Saudi Arabia has executed its 70th prisoner this year, almost half the number from 2015, after a court convicted Alaa al-Zahrani of murder for throwing a rock to the head of Abdullah al-Sumairi.
“The death penalty is always cruel and unnecessary, but the Saudi justice system lacks evens the basics of a fair trial system and it’s truly frightening that its courts are sentencing so many people to death,” Amnesty International UK’s Head of Policy and Government Affairs Allan Hogarth told The Independent, adding:
With death sentences imposed after deeply unfair – and sometimes secret – proceedings, with defendants often denied a lawyer, and with courts regularly convicting people on the basis of “confessions” extracted under torture, Saudi Arabia is making a mockery of justice and dozens of people are paying with their lives.
It’s time that “strategic allies” like the UK started speaking out about this shocking state of affairs. For too long Downing Street has bent over backwards to avoid “offending” the Saudi royals. Saudi Arabia’s human rights record is utterly appalling and the UK government should say so.
The seventy people include 47 killed on January 2, after Saudi courts convicted them on terrorism charges, among these prominent Shiite cleric Nimr al-Nimr. Shiites in Iran threw firebombs at the Saudi consulate and tore down its flag. Iranian dictator Ali Khamenei even tweeted a tribute to al-Nimr while Iranian Foreign Ministry spokesman Hossein Jaber Ansari said Saudi Arabia will pay a “high price” for the execution.

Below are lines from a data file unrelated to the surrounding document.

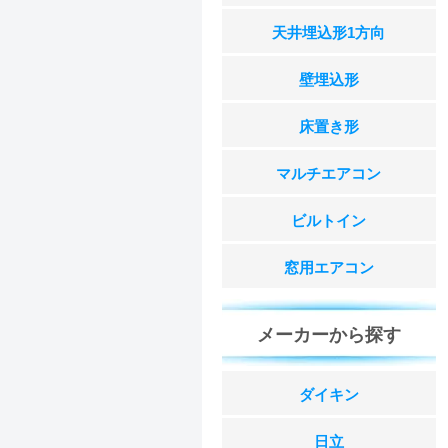
天井埋込形1方向
壁埋込形
床置き形
マルチエアコン
ビルトイン
窓用エアコン
メーカーから探す
ダイキン
日立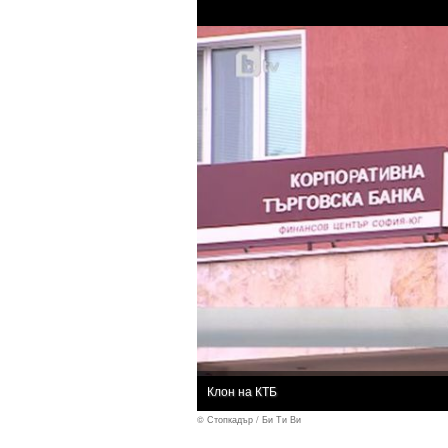
Клон на КТБ
© Стопкадър / Би Ти Ви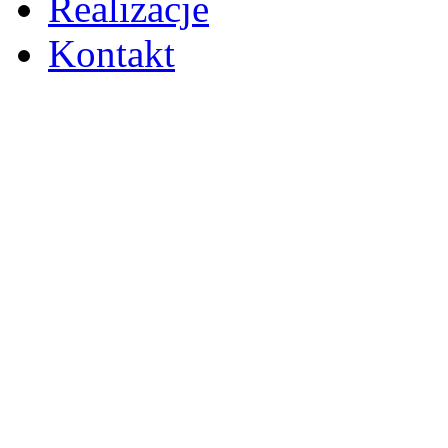
Realizacje
Kontakt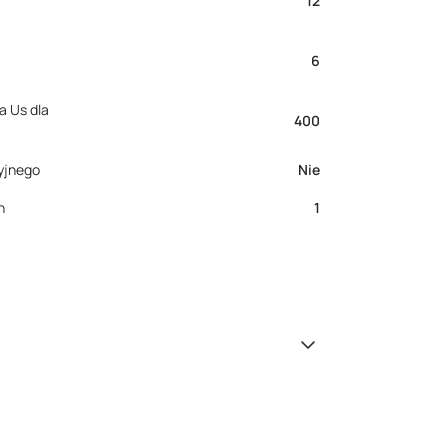
12
6
a Us dla
400
yjnego
Nie
h
1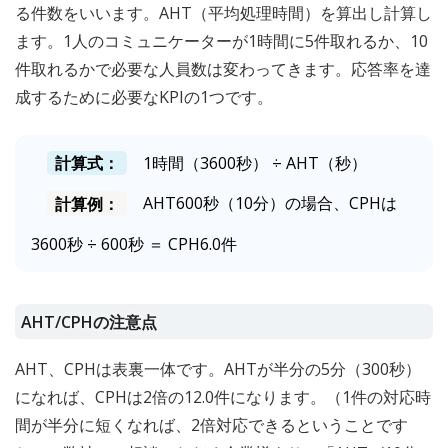
る件数をいいます。AHT（平均処理時間）を算出し計算し
ます。1人のコミュニケーターが1時間に5件取れるか、10
件取れるかで必要な人員数は変わってきます。応答率を達
成するために必要なKPIの1つです。
計算式：
1時間（3600秒） ÷ AHT（秒）
計算例：
AHT600秒（10分）の場合、CPHは
3600秒 ÷ 600秒 ＝ CPH6.0件
AHT/CPHの注意点
AHT、CPHは表裏一体です。AHTが半分の5分（300秒）
になれば、CPHは2倍の12.0件になります。（1件の対応時
間が半分に短くなれば、2倍対応できるということです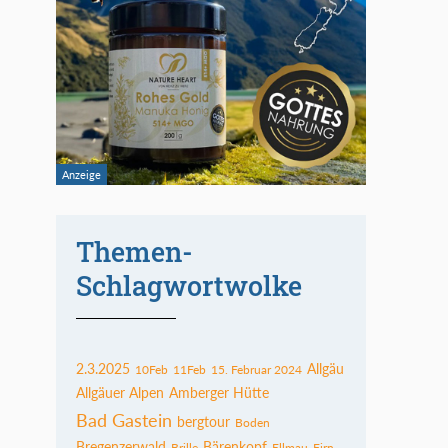
Themen-
Schlagwortwolke
2.3.2025
Allgäu
10Feb
11Feb
15. Februar 2024
Allgäuer Alpen
Amberger Hütte
Bad Gastein
bergtour
Boden
Bregenzerwald
Bärenkopf
Brille
Ellmau
Firn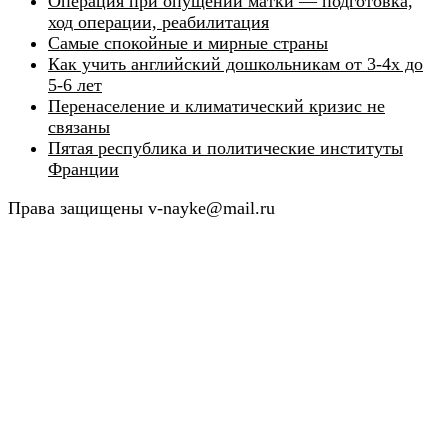
Операция при опущении матки — подготовка,
ход операции, реабилитация
Самые спокойные и мирные страны
Как учить английский дошкольникам от 3-4х до
5-6 лет
Перенаселение и климатический кризис не
связаны
Пятая республика и политические институты
Франции
Права защищены v-nayke@mail.ru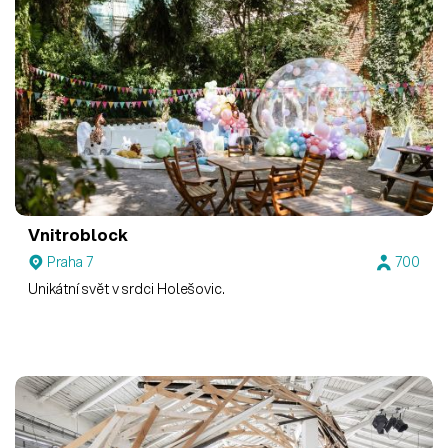
Vnitroblock
Praha 7
700
Unikátní svět v srdci Holešovic.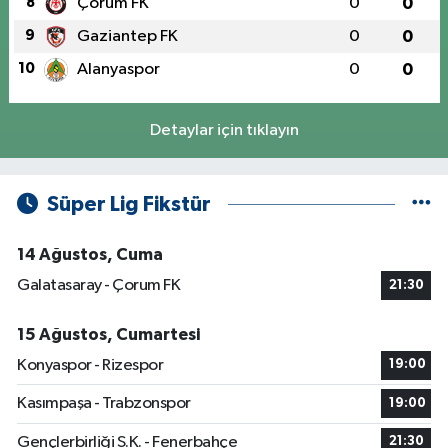
8
Çorum FK
0
0
9
Gaziantep FK
0
0
10
Alanyaspor
0
0
Detaylar için tıklayın
Süper Lig Fikstür
14 Ağustos, Cuma
Galatasaray - Çorum FK
21:30
15 Ağustos, Cumartesi
Konyaspor - Rizespor
19:00
Kasımpaşa - Trabzonspor
19:00
Gençlerbirliği S.K. - Fenerbahçe
21:30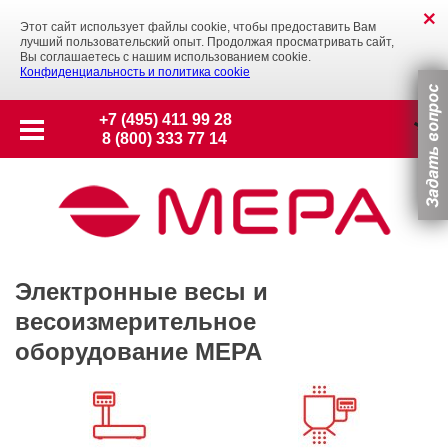
Этот сайт использует файлы cookie, чтобы предоставить Вам
лучший пользовательский опыт. Продолжая просматривать сайт,
Вы соглашаетесь с нашим использованием cookie.
Конфиденциальность и политика cookie
+7 (495) 411 99 28
8 (800) 333 77 14
Электронные весы и
весоизмерительное
оборудование МЕРА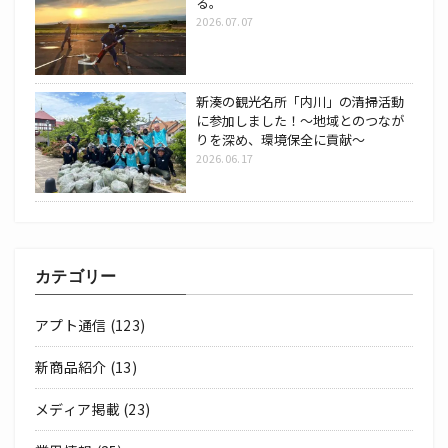
る。
2026.07.07
新湊の観光名所「内川」の清掃活動
に参加しました！～地域とのつなが
りを深め、環境保全に貢献～
2026.06.17
カテゴリー
アプト通信
(123)
新商品紹介
(13)
メディア掲載
(23)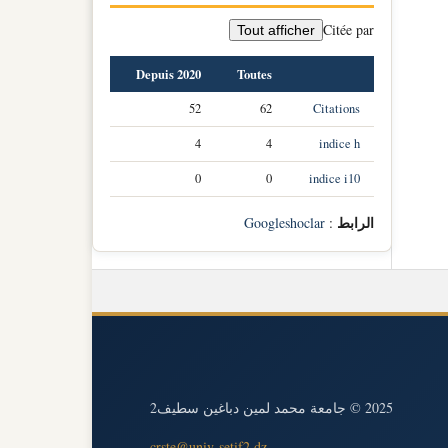
Citée par
Tout afficher
Depuis 2020
Toutes
52
62
Citations
4
4
indice h
0
0
indice i10
الرابط
Googleshoclar
:
2025 © جامعة محمد لمين دباغين سطيف2
crste@univ-setif2.dz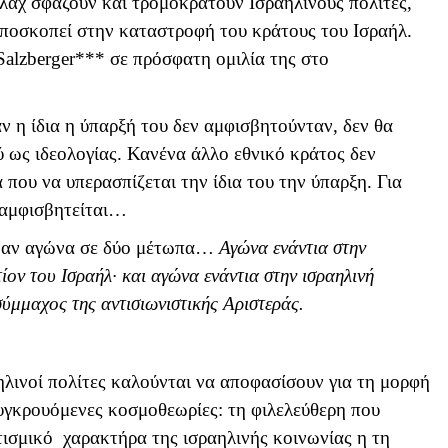
άχ σφάζουν και τρομοκρατούν Ισραηλινούς πολίτες,
αποσκοπεί στην καταστροφή του κράτους του Ισραήλ.
Salzberger
*** σε πρόσφατη ομιλία της στο
ν η ίδια η ύπαρξή του δεν αμφισβητούνταν, δεν θα
 ως ιδεολογίας. Κανένα άλλο εθνικό κράτος δεν
α που να υπερασπίζεται την ίδια του την ύπαρξη. Για
ν αμφισβητείται…
 έναν αγώνα σε δύο μέτωπα…
Αγώνα ενάντια στην
τίον του Ισραήλ· και αγώνα ενάντια στην ισραηλινή
σύμμαχος της αντισιωνιστικής Αριστεράς.
ηλινοί πολίτες καλούνται να αποφασίσουν για τη μορφή
υγκρουόμενες κοσμοθεωρίες: τη φιλελεύθερη που
τισμικό χαρακτήρα της ισραηλινής κοινωνίας η τη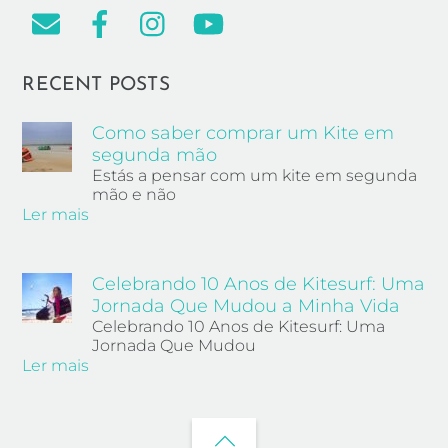
RECENT POSTS
Como saber comprar um Kite em
segunda mão
Estás a pensar com um kite em segunda
mão e não
Ler mais
Celebrando 10 Anos de Kitesurf: Uma
Jornada Que Mudou a Minha Vida
Celebrando 10 Anos de Kitesurf: Uma
Jornada Que Mudou
Ler mais
Back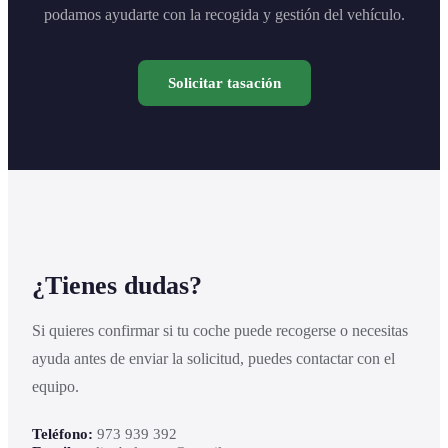
podamos ayudarte con la recogida y gestión del vehículo.
Solicitar tasación
¿Tienes dudas?
Si quieres confirmar si tu coche puede recogerse o necesitas
ayuda antes de enviar la solicitud, puedes contactar con el
equipo.
Teléfono:
973 939 392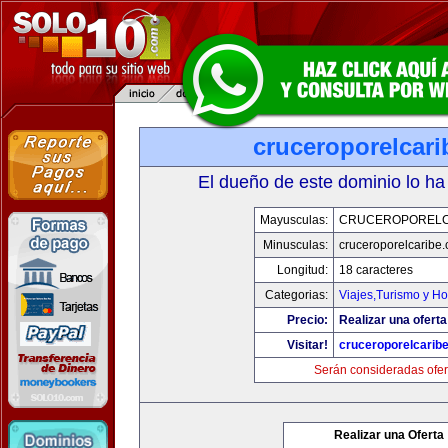
cruceroporelcar
El dueño de este dominio lo ha
Mayusculas:
CRUCEROPORELC
Minusculas:
cruceroporelcaribe
Longitud:
18 caracteres
Categorias:
Viajes,Turismo y H
Precio:
Realizar una oferta
Visitar!
cruceroporelcarib
Serán consideradas ofer
Realizar una Oferta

Saudi Arabia fired back, pointing out Iran’s human rights violations.
“The Iranian regime is the last regime in the world that could accuse others of supporting terrorism, considering that (Iran) is a state that sponsors terror, and is condemned by the United Nations and many countries,” said a Saudi foreign ministry spokesman in a statement. ”Iran’s regime has no shame as it rants on human rights matters, even after it executed hundreds of Iranians last year without a clear legal basis.”
Lebanon-based terrorist group Hezbollah blamed the execution on the United States.
“We hold the US and its allies… responsible for covering up the kingdom’s crimes against it[s] people and those of the region,” they stated.
French President Francois Hollande received backlash on March 6 when he awarded the Legion d’Honneur, France’s highest honor, to Saudi crown prince Mohammed bin Nayef. Saudi outlets claimed he received the honor because of his “efforts in the fight against terrorism and extremism.” A Hollande aide said he received it as a “foreign individual, a common protocol practice.”